I actually find kegging so much easier as it is really just one big bottle. The only issue I had was explaining the expense to SWMBO as it is a fairly big expenditure for brewing beer (especially when I couldn't make a good beer then).


----------



## SaintRoam (8/5/12)

Mattyra said:


> I actually find kegging so much easier as it is really just one big bottle. The only issue I had was explaining the expense to SWMBO as it is a fairly big expenditure for brewing beer (especially when I couldn't make a good beer then).



EXACTLY thats the reason im sticking with carboys. Wedding in 2 months and im lucky i can even get the money to make alcohol since im saving for the D Day and cant afford to buy it  

Take note kids. Start this hobbie as soon as you can... hahah


----------



## SaintRoam (8/5/12)

Also any hot tips on Japanese beer recipes (ie Kirin, Asahi?) Keen to ditch these beer kits and let my wings fly! I'm looking for guides to brewing without kits as well. Dont really understand the proccess or terms involved.

Cheers!


----------



## SaintRoam (9/5/12)

Sorry to get sidetracked guys. Just picked up another Coopers Canadian Blonde as I prefer it over the Ales. Im still a beginner but want to add a little bit of 'kick" to this one, does anyone have any suggestions? I saw you can add honey to it but will this throw the sugar out of whack if im using carbo drops for the bottles? (creating bottle bombs) I dont really have my head around all the abbrievations or method yet so I would appreciate any and all idiots guide type advise. Thanks! O and im also using the b/e 2 with it.


----------



## manticle (9/5/12)

Beer is made from sugar (usually from malt and usually from barley malt), water, hops and yeast.

There are different types of sugars. Beer is traditionally made from malted barley, with the starches in the barley being converted to sugars and extracted into a liquid. The main sugar is maltose.

Yeast consumes sugars like maltose and produces ethanol (alcohol) and carbon dioxide, among other things.

When you buy a kit or malt extract, the conversion and extraction has been previously done for you, with most/all the liquid being boiled off. Most if it's liquid malt like in the kit tin, all if it's powdered malt/dried malt extract/DME.

A kit tin has hops already added for bittering as malt on its own would be too sweet. Bitterness and sweetness complement and counteract each other somewhat.

If you want to brew without kits, google extract brewing, read the first few chapters of how to brew (free online or cheap from the book depository) and learn what happens during a boil with hops and during fermentation.
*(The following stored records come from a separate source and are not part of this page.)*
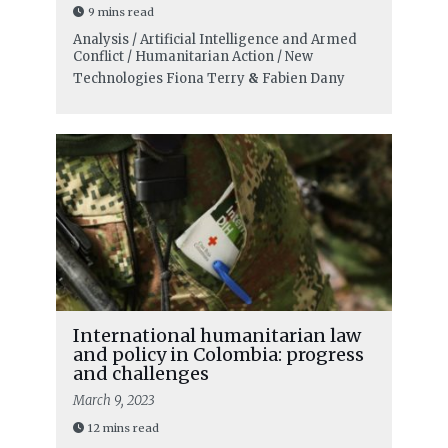
9 mins read
Analysis / Artificial Intelligence and Armed
Conflict / Humanitarian Action / New
Technologies
Fiona Terry
&
Fabien Dany
International humanitarian law
and policy in Colombia: progress
and challenges
March 9, 2023
12 mins read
Honey will ferment out if you let it and not give bottle bombs but you need to make sure one has been eaten by the yeast before you add the next one. Bottle bombs come from incomplete fermentation (which will continue to ferment and release carbon dioxide) which has then been put inside a sealed vessel (eg the bottle). Gas pressure creates the bombs. Avoid incomplete fermentation and you will avoid bombs.


----------